Depending on what you're trying to accomplish, there might be adequate (or even better) substitutes.
I've looked through some STL code (on linux, I think it's the one deriving from SGI's implementation). It has "concept assertions"; for instance, if you require a type which understands *x and ++x, the concept assertion would contain that code in a do-nothing function (or something similar). It does require some overhead, so it might be smart to put it in a macro whose definition depends on #ifdef debug.
If the subclass relationship is really what you want to know about, you could assert in the constructor that T instanceof list (except it's "spelled" differently in C++). That way, you can test your way out of the compiler not being able to check it for you.
As far as I know this isn't currently possible in C++. However, there are plans to add a feature called "concepts" in the new C++0x standard that provide the functionallity that you're looking for. This wikipedia article about C++0x will explain concepts in more detail, along with all the features added to C++0x standard.
I know this doesn't fix you're immeadiate problem but there are some C++ compilers that have already started to add features from the new standard so it might be possible to find a compler that has already implemented the concepts feature.

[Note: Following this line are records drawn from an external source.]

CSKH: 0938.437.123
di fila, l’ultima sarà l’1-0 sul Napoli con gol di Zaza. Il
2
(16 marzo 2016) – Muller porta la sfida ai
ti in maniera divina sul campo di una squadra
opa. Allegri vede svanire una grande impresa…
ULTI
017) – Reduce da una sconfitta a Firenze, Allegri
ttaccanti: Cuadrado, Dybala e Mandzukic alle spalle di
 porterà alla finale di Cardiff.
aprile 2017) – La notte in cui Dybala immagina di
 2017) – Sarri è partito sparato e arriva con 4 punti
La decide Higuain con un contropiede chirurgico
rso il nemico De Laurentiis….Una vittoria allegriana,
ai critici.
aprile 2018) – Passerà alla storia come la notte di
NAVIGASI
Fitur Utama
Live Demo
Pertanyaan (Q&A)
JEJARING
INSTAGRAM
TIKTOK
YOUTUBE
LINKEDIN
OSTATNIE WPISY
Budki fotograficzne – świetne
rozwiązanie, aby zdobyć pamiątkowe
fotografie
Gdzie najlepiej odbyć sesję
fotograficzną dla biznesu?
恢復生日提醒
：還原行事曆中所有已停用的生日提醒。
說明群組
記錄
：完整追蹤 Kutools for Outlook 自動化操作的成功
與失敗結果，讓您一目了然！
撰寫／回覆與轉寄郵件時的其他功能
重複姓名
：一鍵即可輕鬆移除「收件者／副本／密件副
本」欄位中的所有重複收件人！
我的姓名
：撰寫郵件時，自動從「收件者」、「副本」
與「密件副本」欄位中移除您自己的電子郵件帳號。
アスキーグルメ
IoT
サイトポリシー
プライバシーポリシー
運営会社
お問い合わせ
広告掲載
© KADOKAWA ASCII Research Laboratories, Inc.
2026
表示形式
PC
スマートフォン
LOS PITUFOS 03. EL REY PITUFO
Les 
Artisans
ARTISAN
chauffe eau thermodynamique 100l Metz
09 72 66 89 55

The simple solution, which no one have mentioned yet, is to just ignore the problem. If I try to use an int as a template type in a function template that expects a container class such as vector or list, then I will get a compile error. Crude and simple, but it solves the problem. The compiler will try to use the type you specify, and if that fails, it generates a compile error.
The only problem with that is that the error messages you get are going to be tricky to read. It is nevertheless a very common way to do this. The standard library is full of function or class templates that expect certain behavior from the template type, and do nothing to check that the types used are valid.
If you want nicer error messages (or if you want to catch cases that wouldn't produce a compiler error, but still don't make sense) you can, depending on how complex you want to make it, use either Boost's static assert or the Boost concept_check library.